Building supervisors shoulder many crucial responsibilities that make or break the building and eventually the environment. Among those is waste management with irresponsible tenants. Even though recycling is not really new and every leasing unit in a building has a food caddy or plastic recycling bins, waste segregation is still an overlooked practice in some businesses’ waste management policies.
Toxic Contamination of Recyclable Garbage
One detail that’s often ignored or taken for granted by tenants is the contamination of recyclable or dry waste. Given that recycling entails maximizing any reusable trash you have, segregation is indeed vital because it preserves the waste’s reusability by means of minimizing toxic contamination.
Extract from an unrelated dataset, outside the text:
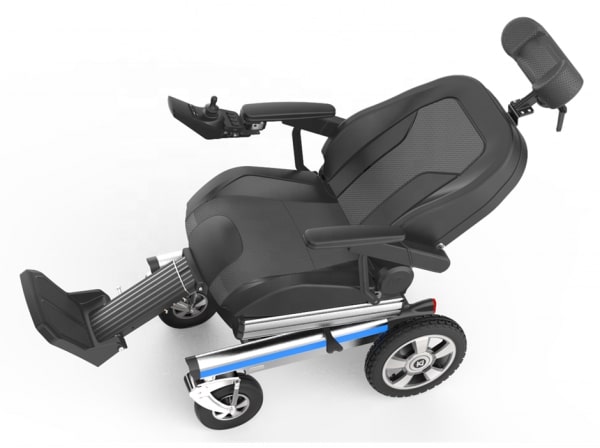 In order to click on footrest extender in this screenshot , I will do `click(142, 300)`.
Goes without saying, office spaces should not take waste segregation for granted.
Once your recyclable trash is contaminated, it’s just as good as rejected trash—you would not wish a recyclable material to end up useless in landfills, right?
Recycling is uncomplicated, waste segregation is kind of tough
Over and over again, employees and tenants are being reminded by building managers to reduce, reuse, and recycle often, if not always. Despite the compliance of many renters, one minimal but significant aspect of effective building waste management is typically ignored or not taken seriously granted, which is waste segregation.
Sure, the basics may be effortlessly memorized by a first-grade pupil—segregate the wet and the dry in a paper bin or desk bin, and then you are practicing good segregation already. The truth is there’s a lot more to segregation than separating two sets of rubbish with different states. If you’re being neglectful with segregation, you’re asking for more wastage in recyclable trash and money.
How does dry and recyclable waste get infected?
Dry waste gets infected the moment it gets mixed with rejected trash. For instance, if you don’t have a food caddy and you’re throwing semi-wet food wrappers and recyclable materials in one garbage bin, the dry or recyclable waste will get contaminated.
Meanwhile, if you’re working with a yellow top or blue recycling office bin, infection is more probable to occur if you are unknowingly putting together plastic bags, moist waste, trash bags, and food scraps altogether in one large recycling bin.
Garden Organics. If your office or building produces a bunch of compostable garbage or garden organics, you must purchase a food caddy from bin stores if you don’t have one. You can also label your organic bin for your garden compost.
Separate bins for contaminants. Remember to keep away from throwing in paper, polyurethane bags, leftover food, and other trash together with the garden organics because they diminish the quality of the compost.
With that being said, remember to invest in separate bins for contaminants like paper or plastic, food waste, and other forms of useless rubbish, to ensure that they won’t tarnish the quality of your dry/recyclable debris and garden organics.
Discarding both unusable and recyclable junk is way pricier than recycling them. Waste segregation, on a larger scale, takes time—that’s why it must be done with slow but sure steps, such as implementing waste segregation in small office corners.